**TASK STATEMENT**
Reproduce the data exactly as given, except for any images.
(PROVIDED DATA)
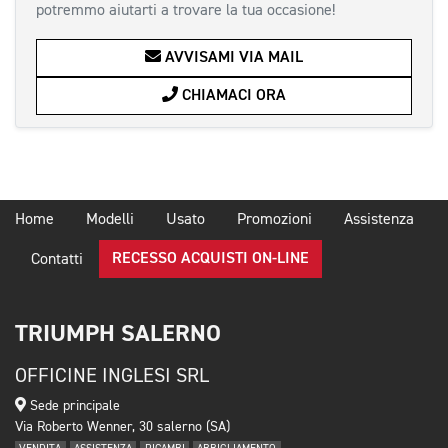
potremmo aiutarti a trovare la tua occasione!
AVVISAMI VIA MAIL
CHIAMACI ORA
Home
Modelli
Usato
Promozioni
Assistenza
RECESSO ACQUISTI ON-LINE
Contatti
TRIUMPH SALERNO
OFFICINE INGLESI SRL
Sede principale
Via Roberto Wenner, 30 salerno (SA)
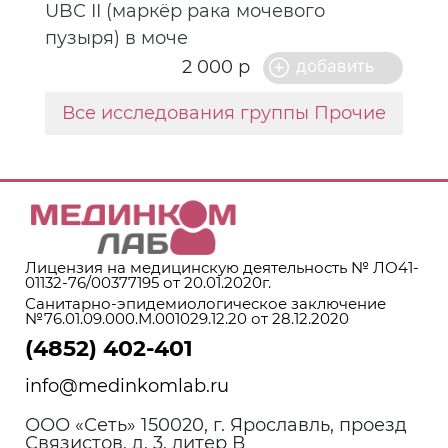
UBС II (маркёр рака мочевого
пузыря) в моче
2 000 р
Все исследования группы Прочие
Лицензия на медицинскую деятельность № ЛО41-
01132-76/00377195 от 20.01.2020г.
Санитарно-эпидемиологическое заключение
№76.01.09.000.М.001029.12.20 от 28.12.2020
(4852) 402-401
info@medinkomlab.ru
ООО «Сеть» 150020, г. Ярославль, проезд
Связистов, д. 3, литер В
(End PROVIDED DATA)
**ANSWER TO THE PROBLEM**
potremmo aiutarti a trovare la tua occasione!
AVVISAMI VIA MAIL
CHIAMACI ORA
Home
Modelli
Usato
Promozioni
Assistenza
RECESSO ACQUISTI ON-LINE
Contatti
TRIUMPH SALERNO
OFFICINE INGLESI SRL
Sede principale
Via Roberto Wenner, 30 salerno (SA)
UBС II (маркёр рака мочевого
пузыря) в моче
2 000 р
Все исследования группы Прочие
Лицензия на медицинскую деятельность № ЛО41-
01132-76/00377195 от 20.01.2020г.
Санитарно-эпидемиологическое заключение
№76.01.09.000.М.001029.12.20 от 28.12.2020
(4852) 402-401
info@medinkomlab.ru
ООО «Сеть» 150020, г. Ярославль, проезд
Связистов, д. 3, литер В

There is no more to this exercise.